**WHAT YOU SHOULD DO:**
When you repeat the entries, reproduce each line exactly and omit every picture.
[MATERIAL PROVIDED — start]
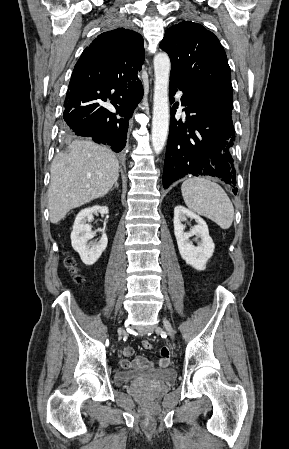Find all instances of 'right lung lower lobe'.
I'll return each instance as SVG.
<instances>
[{
    "label": "right lung lower lobe",
    "instance_id": "98d812e1",
    "mask_svg": "<svg viewBox=\"0 0 289 449\" xmlns=\"http://www.w3.org/2000/svg\"><path fill=\"white\" fill-rule=\"evenodd\" d=\"M143 97L138 77L117 83L72 77L65 99L63 130L68 136L91 137L120 152L126 144L128 119ZM112 104L116 113L109 109ZM116 114L122 116L117 118Z\"/></svg>",
    "mask_w": 289,
    "mask_h": 449
}]
</instances>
[MATERIAL PROVIDED — finish]
**EXERCISE RESPONSE:**
Find all instances of 'right lung lower lobe'.
I'll return each instance as SVG.
<instances>
[{
    "label": "right lung lower lobe",
    "instance_id": "98d812e1",
    "mask_svg": "<svg viewBox=\"0 0 289 449\" xmlns=\"http://www.w3.org/2000/svg\"><path fill=\"white\" fill-rule=\"evenodd\" d=\"M143 97L138 77L117 83L72 77L65 99L63 130L68 136L91 137L120 152L126 144L128 119ZM112 104L116 113L109 109ZM116 114L122 116L117 118Z\"/></svg>",
    "mask_w": 289,
    "mask_h": 449
}]
</instances>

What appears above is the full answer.